Ever since Malaysia Airlines Flight 370 disappeared in the early morning of March 8, there have been two basic theories to explain how the massive Boeing 777 with 239 people on board vanished: It crashed, or it was hijacked. Malaysia is now treating the lost flight as a criminal hijacking, and on late Monday U.S. officials bolstered that case, saying that the plane's initial turn off-course was programmed into the Flight Management System computer and was not the result of somebody manually steering the plane away from its Beijing destination.
Because the flight computer can only be programmed in the cockpit by somebody familiar with Boeing jets, it now seems unlikely that a passenger could have taken control of the jetliner. The new information, if true, doesn't do anything to illuminate why the pilots or a trained hijacker would have carefully veered the passenger jet off its planned course. If a hijacker or rogue pilot had wanted to crash the plane, there would be no point in turning off the communication and tracking devices and programming the flight computer — he would simply steer it into the ocean.
Chris Goodfellow, a veteran commercial pilot, plausibly hypothesizes that the captain piloted the plane off-course because of a fire in the cockpit or another major event onboard, and was headed to the closest large landing strip, at Palau Langkawi.

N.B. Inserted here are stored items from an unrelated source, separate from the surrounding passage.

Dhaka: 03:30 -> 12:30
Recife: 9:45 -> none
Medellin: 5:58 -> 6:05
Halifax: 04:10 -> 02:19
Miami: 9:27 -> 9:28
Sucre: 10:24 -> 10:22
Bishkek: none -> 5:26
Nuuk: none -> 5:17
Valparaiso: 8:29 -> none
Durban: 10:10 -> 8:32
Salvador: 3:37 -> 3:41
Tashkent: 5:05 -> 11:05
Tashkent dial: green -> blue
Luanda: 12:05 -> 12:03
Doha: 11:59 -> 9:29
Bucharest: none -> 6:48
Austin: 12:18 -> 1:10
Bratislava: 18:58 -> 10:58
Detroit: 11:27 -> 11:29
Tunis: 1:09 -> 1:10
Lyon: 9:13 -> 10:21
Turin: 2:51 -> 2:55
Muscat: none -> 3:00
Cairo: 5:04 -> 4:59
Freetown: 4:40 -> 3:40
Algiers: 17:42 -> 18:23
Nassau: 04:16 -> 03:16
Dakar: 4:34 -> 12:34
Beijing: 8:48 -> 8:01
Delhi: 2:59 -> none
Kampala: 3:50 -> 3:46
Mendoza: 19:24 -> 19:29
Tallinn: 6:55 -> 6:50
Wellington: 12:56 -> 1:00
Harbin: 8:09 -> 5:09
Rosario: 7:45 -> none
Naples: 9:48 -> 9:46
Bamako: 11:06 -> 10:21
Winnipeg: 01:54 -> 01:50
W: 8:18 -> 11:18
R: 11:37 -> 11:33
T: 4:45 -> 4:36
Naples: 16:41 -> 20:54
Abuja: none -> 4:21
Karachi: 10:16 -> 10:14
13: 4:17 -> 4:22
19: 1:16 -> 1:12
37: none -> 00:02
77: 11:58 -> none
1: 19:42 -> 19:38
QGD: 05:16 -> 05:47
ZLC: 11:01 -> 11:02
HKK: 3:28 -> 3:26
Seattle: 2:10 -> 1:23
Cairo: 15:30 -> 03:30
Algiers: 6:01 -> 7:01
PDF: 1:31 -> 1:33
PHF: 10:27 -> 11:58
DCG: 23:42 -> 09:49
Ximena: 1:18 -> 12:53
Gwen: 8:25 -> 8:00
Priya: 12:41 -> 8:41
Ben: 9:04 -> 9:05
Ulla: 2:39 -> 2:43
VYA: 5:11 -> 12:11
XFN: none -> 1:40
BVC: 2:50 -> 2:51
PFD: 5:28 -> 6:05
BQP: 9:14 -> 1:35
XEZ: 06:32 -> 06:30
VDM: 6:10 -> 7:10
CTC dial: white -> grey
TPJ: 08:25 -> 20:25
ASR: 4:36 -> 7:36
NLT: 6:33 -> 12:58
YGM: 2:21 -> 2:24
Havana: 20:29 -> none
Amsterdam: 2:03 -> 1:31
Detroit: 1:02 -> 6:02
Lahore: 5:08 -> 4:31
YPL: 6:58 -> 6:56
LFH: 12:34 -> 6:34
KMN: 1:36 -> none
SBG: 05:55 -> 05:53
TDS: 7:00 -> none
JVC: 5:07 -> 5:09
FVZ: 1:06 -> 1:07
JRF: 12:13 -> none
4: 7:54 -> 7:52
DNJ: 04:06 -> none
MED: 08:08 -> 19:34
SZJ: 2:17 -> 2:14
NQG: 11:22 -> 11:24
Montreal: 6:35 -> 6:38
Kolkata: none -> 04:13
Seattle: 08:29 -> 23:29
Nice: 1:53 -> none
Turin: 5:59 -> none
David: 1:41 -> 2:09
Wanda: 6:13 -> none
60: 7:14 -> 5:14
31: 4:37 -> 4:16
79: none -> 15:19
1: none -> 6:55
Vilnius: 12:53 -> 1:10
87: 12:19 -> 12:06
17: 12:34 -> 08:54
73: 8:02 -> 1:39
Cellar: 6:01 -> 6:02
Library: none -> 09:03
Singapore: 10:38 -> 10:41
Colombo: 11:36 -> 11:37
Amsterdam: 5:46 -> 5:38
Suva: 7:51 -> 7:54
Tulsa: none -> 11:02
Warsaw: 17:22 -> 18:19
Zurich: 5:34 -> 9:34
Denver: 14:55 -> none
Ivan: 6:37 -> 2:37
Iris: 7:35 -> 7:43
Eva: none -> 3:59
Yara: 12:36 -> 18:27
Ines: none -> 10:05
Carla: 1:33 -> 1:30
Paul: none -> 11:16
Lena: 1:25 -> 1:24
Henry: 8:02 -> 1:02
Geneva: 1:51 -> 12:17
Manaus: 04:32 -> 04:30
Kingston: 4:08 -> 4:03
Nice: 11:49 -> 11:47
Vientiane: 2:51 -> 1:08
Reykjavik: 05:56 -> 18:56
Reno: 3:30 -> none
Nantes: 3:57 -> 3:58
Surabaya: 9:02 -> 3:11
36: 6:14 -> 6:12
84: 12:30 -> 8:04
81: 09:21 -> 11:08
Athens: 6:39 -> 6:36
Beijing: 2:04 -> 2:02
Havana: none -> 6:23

Instead of a nefarious hijacker, the pilot was likely "a hero struggling with an impossible situation trying to get that plane to Langkawi," Goodfellow says. But the pilots were incapacitated before they got it there, and the plane "just continued on the heading probably on George (autopilot) until either fuel exhaustion or fire destroyed the control surfaces and it crashed," he adds. "Smart pilot. Just didn't have the time." That's not the most optimistic theory, since it assumes that everyone is dead, but it has the air of nobility and simplicity. And it makes as much sense as the other explanations out there.